The Problem and Benefit of Facebook’s Secret Data Study

Jeff Yablon
Business Change and Business Process
4 min readJul 1, 2014
Facebook Data Study, Privacy Issues, and Long Tail Marketing

A couple of years ago, I suggested that Google+ was merging with Facebook. My tongue-in-cheek point was metaphorical vis a vis a merger that won’t ever happen, but also steeped in reality. Privacy is over. Period.

would you rather listen?

I’ve written about the evolution and ludicrousness of privacy as a construct enough times that when news broke recently over a study completed last year where Facebook had intentionally conducted experiments with your Newsfeed to see if they could manipulate your emotions (spoiler alert: yes, they could) I was planning to ignore the issue because it seems as though that’s become a “DUH!” issue.

But then I started poking around our long-tail marketing results this morning and noticed what you see above. Search Google for the phrase will facebook ever merge with google+ and as of this writing the very first place Google will point you is Answer Guy Central. Which makes me proud — we’re pretty darned good at search engine optimization — but also raises questions.

To begin with, now that Google has tweaked their algorithms such that SEO is merely one part of Content Marketing, how is it possible that such a broad question could attribute rank #1 of over 700 million possibilities to a short, two-year-old article that’s only been viewed about 600 times, total? I mean, we’re good at this stuff, but it doesn’t really make any sense that this result could be possible unless something else was involved, right?

Right. And I’m going to try and explain what that something is: Everything matters.

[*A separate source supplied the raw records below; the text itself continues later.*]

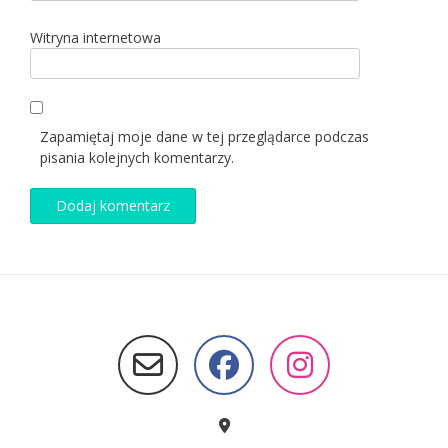
Witryna internetowa
Zapamiętaj moje dane w tej przeglądarce podczas
pisania kolejnych komentarzy.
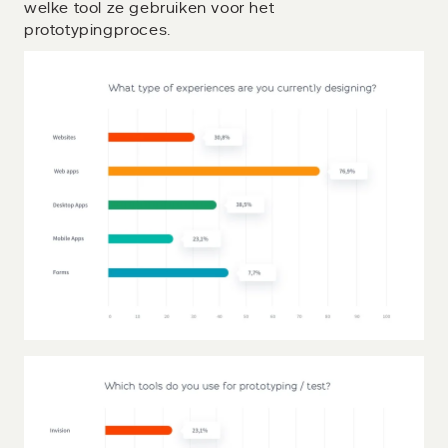
welke tool ze gebruiken voor het
prototypingproces.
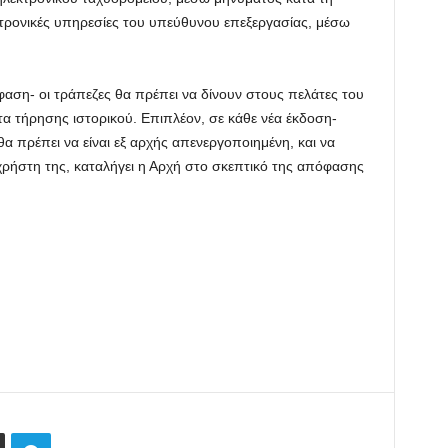
ρονικές υπηρεσίες του υπεύθυνου επεξεργασίας, μέσω
ση- οι τράπεζες θα πρέπει να δίνουν στους πελάτες του
α τήρησης ιστορικού. Επιπλέον, σε κάθε νέα έκδοση-
α πρέπει να είναι εξ αρχής απενεργοποιημένη, και να
χρήστη της, καταλήγει η Αρχή στο σκεπτικό της απόφασης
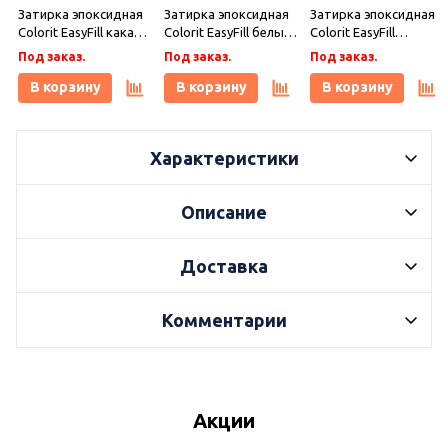
Затирка эпоксидная
Затирка эпоксидная
Затирка эпоксидная
Colorit EasyFill какао 1
Colorit EasyFill белый
Colorit EasyFill
кг, Плитонит
1 кг, Плитонит
бежевый 1 кг,
Под заказ.
Под заказ.
Под заказ.
Плитонит
В корзину
В корзину
В корзину
Характеристики
Описание
Доставка
Комментарии
Акции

Traffic for Google+ and Facebook Merger of Social Media

It was also a couple of years ago that I told you about the power of having and optimizing pictures in your content. And it seems that 2012 was my year for prescience, because it was also then that I gave you a heads-up about pictures and search results. Well, surprise! While my picture still shows up on my own Google-fied pages, and while the statistics behind my authorship of content still live somewhere deep inside the Googleplex, articles I write no longer have my picture on them in search results because Google’s decided that the extra bandwidth required to display author pictures isn’t justified by the value of those pictures.

Jeff Yablon on Google+

The value to Google, that is.

There was a tremendous value to people who jumped through Google’s hoops to make our pictures show up in search results; the pictures broke up text in a way that drew users’ eyes, and encouraged them to click through. I’ll accept that it might have had a small impact in Google’s world view, but to most of the rest of us it mattered plenty. And Google’s still got the information that matters to them; they don’t show my picture next to search results any more, but Google still knows exactly what and how much I write and can use that information to their benefit. Addendum August 28 2014: as of today, Google has also removed named attribution in search results; presumably this is a “Google also wasn’t gaining anything from showing unpaid bylines” issue. Choke Point Removed.

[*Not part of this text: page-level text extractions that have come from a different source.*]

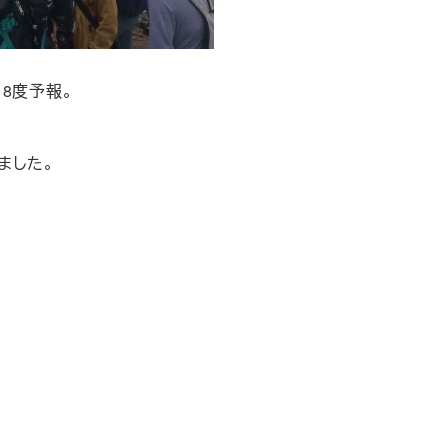
8度予報。
ました。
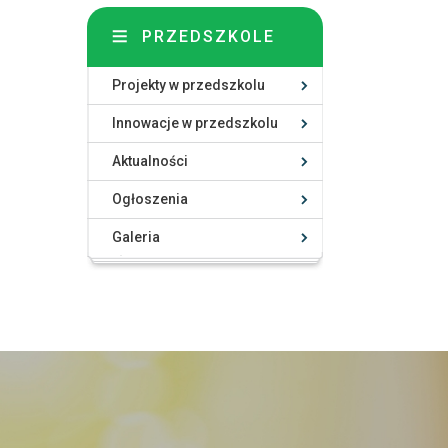
PRZEDSZKOLE
Projekty w przedszkolu
Innowacje w przedszkolu
Aktualności
Ogłoszenia
Galeria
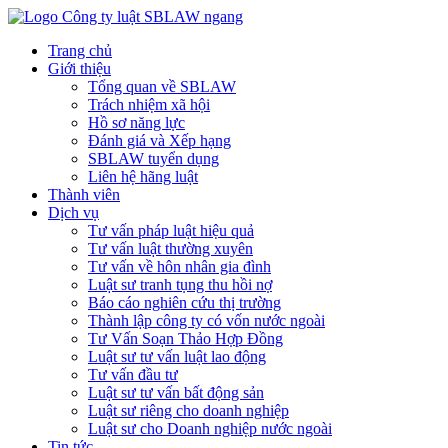
Trang chủ
Giới thiệu
Tổng quan về SBLAW
Trách nhiệm xã hội
Hồ sơ năng lực
Đánh giá và Xếp hạng
SBLAW tuyển dụng
Liên hệ hãng luật
Thành viên
Dịch vụ
Tư vấn pháp luật hiệu quả
Tư vấn luật thường xuyên
Tư vấn về hôn nhân gia đình
Luật sư tranh tụng thu hồi nợ
Báo cáo nghiên cứu thị trường
Thành lập công ty có vốn nước ngoài
Tư Vấn Soạn Thảo Hợp Đồng
Luật sư tư vấn luật lao động
Tư vấn đầu tư
Luật sư tư vấn bất động sản
Luật sư riêng cho doanh nghiệp
Luật sư cho Doanh nghiệp nước ngoài
Tin tức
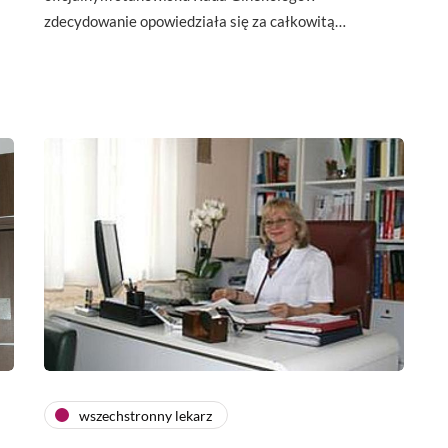
zdecydowanie opowiedziała się za całkowitą…
wszechstronny lekarz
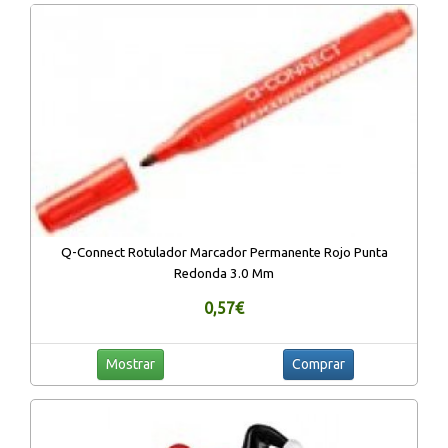
Q-Connect Rotulador Marcador Permanente Rojo Punta
Redonda 3.0 Mm
0,57€
Mostrar
Comprar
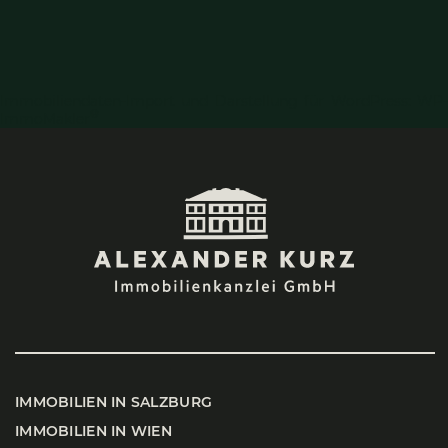
Immobiliendaten-Import und Darstellung für WordPress: WP-
®
ImmoMakler
IMMO­BI­LI­EN IN SALZ­BURG
IMMO­BI­LI­EN IN WIEN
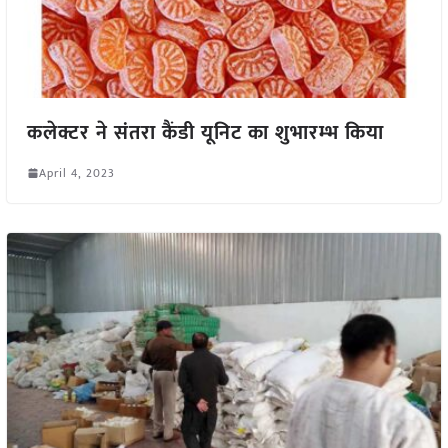
कलेक्टर ने संतरा कैंडी यूनिट का शुभारम्भ किया
April 4, 2023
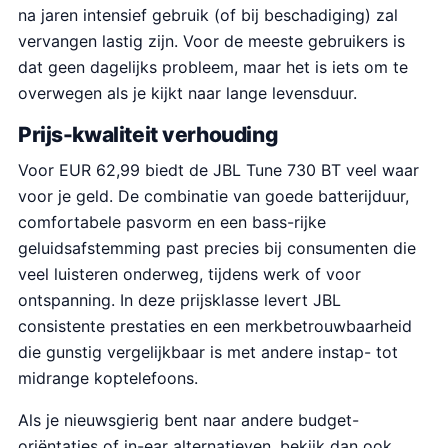
na jaren intensief gebruik (of bij beschadiging) zal
vervangen lastig zijn. Voor de meeste gebruikers is
dat geen dagelijks probleem, maar het is iets om te
overwegen als je kijkt naar lange levensduur.
Prijs-kwaliteit verhouding
Voor EUR 62,99 biedt de JBL Tune 730 BT veel waar
voor je geld. De combinatie van goede batterijduur,
comfortabele pasvorm en een bass-rijke
geluidsafstemming past precies bij consumenten die
veel luisteren onderweg, tijdens werk of voor
ontspanning. In deze prijsklasse levert JBL
consistente prestaties en een merkbetrouwbaarheid
die gunstig vergelijkbaar is met andere instap- tot
midrange koptelefoons.
Als je nieuwsgierig bent naar andere budget-
oriëntaties of in-ear alternatieven, bekijk dan ook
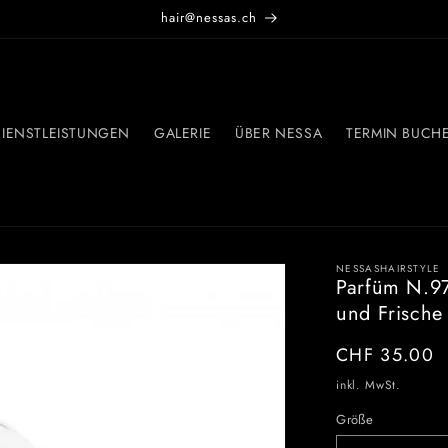
hair@nessas.ch
IENSTLEISTUNGEN
GALERIE
ÜBER NESSA
TERMIN BUCH
NESSASHAIRSTYLE
Parfüm N.97
und Frische 
Normaler
CHF 35.00
Preis
inkl. MwSt.
Größe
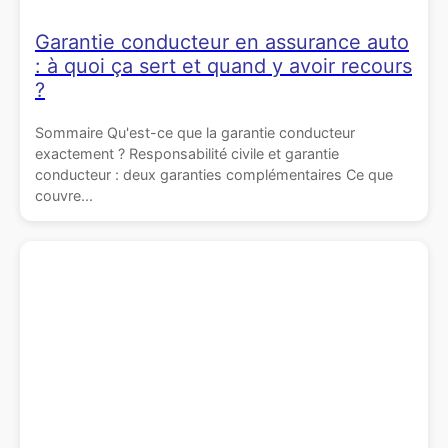
Garantie conducteur en assurance auto
: à quoi ça sert et quand y avoir recours
?
Sommaire Qu'est-ce que la garantie conducteur
exactement ? Responsabilité civile et garantie
conducteur : deux garanties complémentaires Ce que
couvre...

Take another look at the picture on top of this piece. Do you see that there’s a picture next to our #1 search result on will facebook ever merge with google+? It isn’t my author photo, and it isn’t the same thing you see in the article it points to. It’s a frame from a video embedded in that article. And it’s not even a Google/YouTube video; the video is passing through to Google’s search results from Answer Guy Central and being extracted from a video originating at TED.COM.

And speaking of addenda: As of December 29 2014, we’re still #1 for the search term will facebook ever merge with google+ … but now there’s no picture at all.

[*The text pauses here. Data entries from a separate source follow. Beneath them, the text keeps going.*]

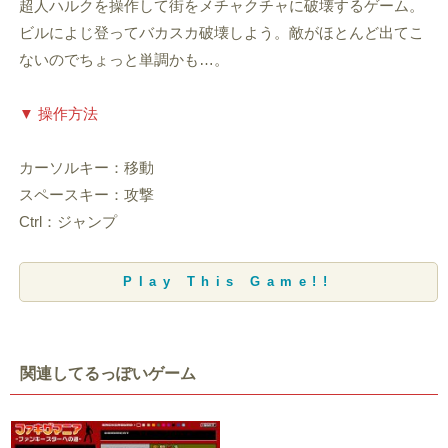
超人ハルクを操作して街をメチャクチャに破壊するゲーム。
ビルによじ登ってバカスカ破壊しよう。敵がほとんど出てこ
ないのでちょっと単調かも…。
▼ 操作方法
カーソルキー：移動
スペースキー：攻撃
Ctrl：ジャンプ
Play This Game!!
関連してるっぽいゲーム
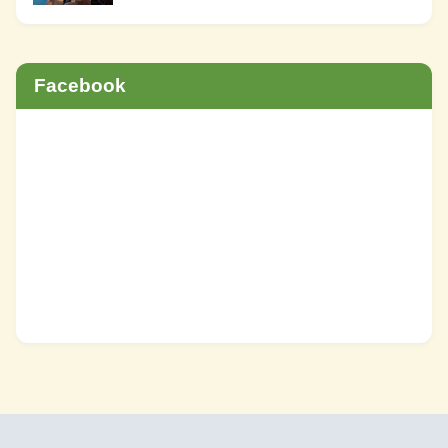
Facebook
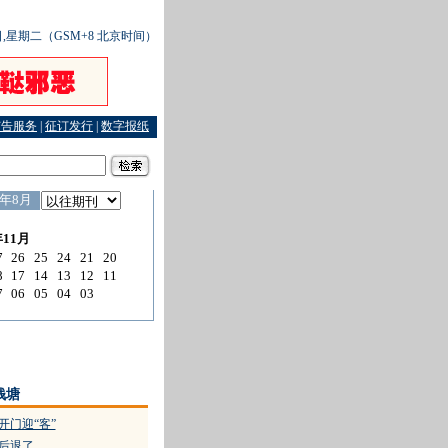
1日,星期二（GSM+8 北京时间）
广告服务
|
征订发行
|
数字报纸
同结果说明：该保的险不能不保
·
法院院长连续行贿“乌纱帽”照戴
·
“外婆的澎湖湾”沙盘
钱塘
开门迎“客”
诉后退了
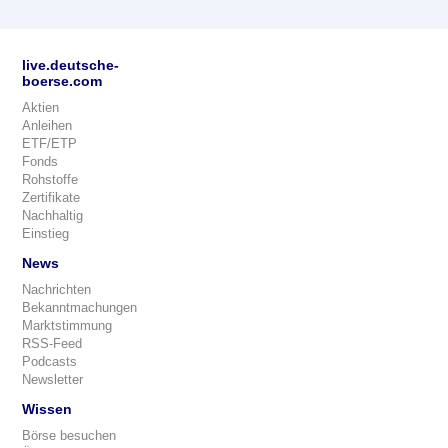
live.deutsche-
boerse.com
Aktien
Anleihen
ETF/ETP
Fonds
Rohstoffe
Zertifikate
Nachhaltig
Einstieg
News
Nachrichten
Bekanntmachungen
Marktstimmung
RSS-Feed
Podcasts
Newsletter
Wissen
Börse besuchen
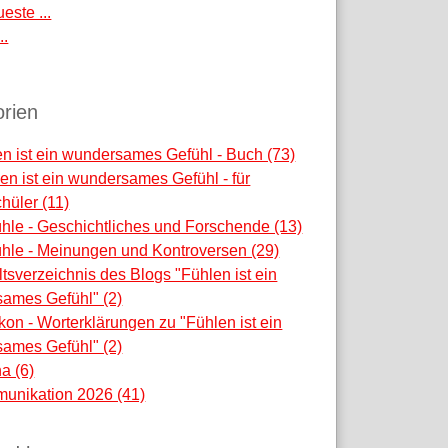
este ...
..
rien
n ist ein wundersames Gefühl - Buch (73)
en ist ein wundersames Gefühl - für
hüler (11)
hle - Geschichtliches und Forschende (13)
hle - Meinungen und Kontroversen (29)
ltsverzeichnis des Blogs "Fühlen ist ein
ames Gefühl" (2)
kon - Worterklärungen zu "Fühlen ist ein
ames Gefühl" (2)
na (6)
unikation 2026 (41)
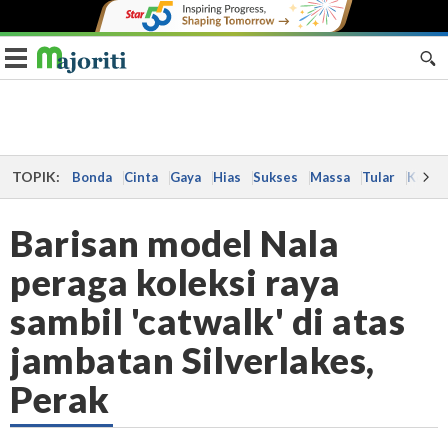
Toggle navigation
TOPIK:
Bonda
Cinta
Gaya
Hias
Sukses
Massa
Tular
Kes
Barisan model Nala
peraga koleksi raya
sambil 'catwalk' di atas
jambatan Silverlakes,
Perak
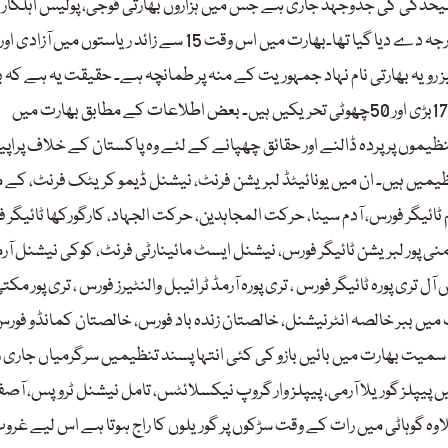
ل رہا ہے۔ 1980ءسے منی پور میں علیحدگی کی جدوجہد جاری ہے جس میں ہزاروں بھارتی فوجی، پولیس اہلکار 
عام شہری اپنی جانیں گنوا چکے ہیں۔ 1972ءمیں منی پور کو ریاست کا درجہ دے دیا گیا تھا۔بھارت میں اس وقت 15 سے زائد ریاستوں میں آزادی اور
 رویہ بھارتی نام نہاد جمہوریت کے منہ پر طمانچہ ہے۔ حقیقت یہ ہے کہ 
میں اس وقت 67 علیحدگی پسند تحریکیں کام کر رہی ہیں۔ ان میں سے17بڑی اور 50چھوٹی تحریکیں ہیں۔ بعض اطلاعات کے مطابق بھارت میں
تنظیموں پر پردہ ڈالنے اور حقائق چھپانے کے لئے وہ پاکستان کے خلاف پراپ
وبے آسام میں 34 علیحدگی پسند تنظیمیں ہیں۔ ان میں یونائیٹڈ لبریشن فرنٹ، نیشنل ڈیمو کریٹک فرنٹ، کے م
ٹائیگر فورس، آدم سینا، حرکت المجاہدین، حرکت الجہاد، کارگورکھا ٹائیگر 
 منی پور لبریشن ٹائیگر فورس، نیشنل ایسٹ مائینارٹی فرنٹ، کوکی نیشنل آر
ی پورہ ٹائیگر فورس ، تری پورہ آرمڈ ٹرائیبل والنٹیرز فورس ، تری پور مکت
 میں ببر خالصہ انٹرنیشنل، خالصتان زندہ باد فورس، خالصتان کمانڈو فورس
 سمیت بھارت میں بائیں بازو کی کئی انتہا پسند تنظیمیں سرگرمیاں جاری
میں پیپلز گوریلا آرمی، پیپلز وار گروپ نیکسلائٹس، تامل نیشنل ٹروپس، آص
اوہ گوہاٹی میں رات کے وقت سڑکوں پر گوریلوں کا راج ہوتا ہے اس لیے غرو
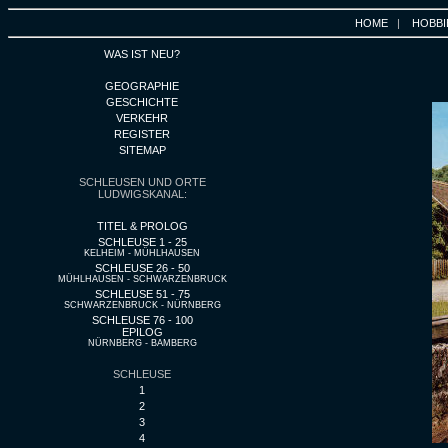
HOME
|
HOBBI
WAS IST NEU?
GEOGRAPHIE
GESCHICHTE
VERKEHR
REGISTER
SITEMAP
SCHLEUSEN UND ORTE
LUDWIGSKANAL:
TITEL & PROLOG
SCHLEUSE 1 - 25
KELHEIM - MÜHLHAUSEN
SCHLEUSE 26 - 50
MÜHLHAUSEN - SCHWARZENBRUCK
SCHLEUSE 51 - 75
SCHWARZENBRUCK - NÜRNBERG
SCHLEUSE 76 - 100
EPILOG
NÜRNBERG - BAMBERG
SCHLEUSE
1
2
3
4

I suspect that takes more bandwidth than displaying an authorship/Google+ photo. In fact, I’m certain of it. And I’m almost mystified that Google is allowing videos that originate in places other than on YouTube to creep into their ever-more-closely-guarded search stream. But on the other hand, video works, pictures work and everything matters. What you’re looking at is Google’s present slant toward video regardless of where it originates — and perhaps a preference for established video producers.

Bringing me back to yet another chestnut from 2012: you need to start producing video. Oh, and hey: you want to sign up at Video Network One.

Don’t believe that you have a right to be forgotten. Don’t worry about the stupidity of the United States Supreme Court outlawing Aereo. Google’s got your back.

Or at least Google has its own back, and we’re here to help you climb aboard, and stay there.